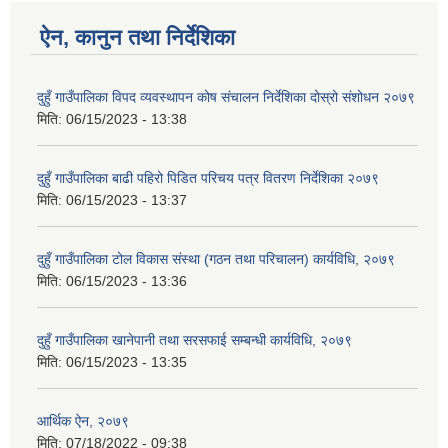
ऐन, कानुन तथा निर्देशिका
दुहुँ गाउँपालिका विपद व्यवस्थापन कोष संचालन निर्देशिका दोस्रो संशोधन २०७९
मिति:
06/15/2023 - 13:38
दुहुँ गाउँपालिका बाढी पहिरो पिडित परिचय पत्र वितरण निर्देशिका २०७९
मिति:
06/15/2023 - 13:37
दुहुँ गाउँपालिका टोल विकास संस्था (गठन तथा परिचालन) कार्यविधि, २०७९
मिति:
06/15/2023 - 13:36
दुहुँ गाउँपालिका खानेपानी तथा सरसफाई सम्बन्धी कार्यविधि, २०७९
मिति:
06/15/2023 - 13:35
आर्थिक ऐन, २०७९
मिति:
07/18/2022 - 09:38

PROBLEM STATEMENT: Where the records above contain a line with "दुहुँ गाउँपालिका खानेपानी", repeat that line and each later line through the end, exactly, and nothing more.

ANSWER AREA:
दुहुँ गाउँपालिका खानेपानी तथा सरसफाई सम्बन्धी कार्यविधि, २०७९
मिति:
06/15/2023 - 13:35
आर्थिक ऐन, २०७९
मिति:
07/18/2022 - 09:38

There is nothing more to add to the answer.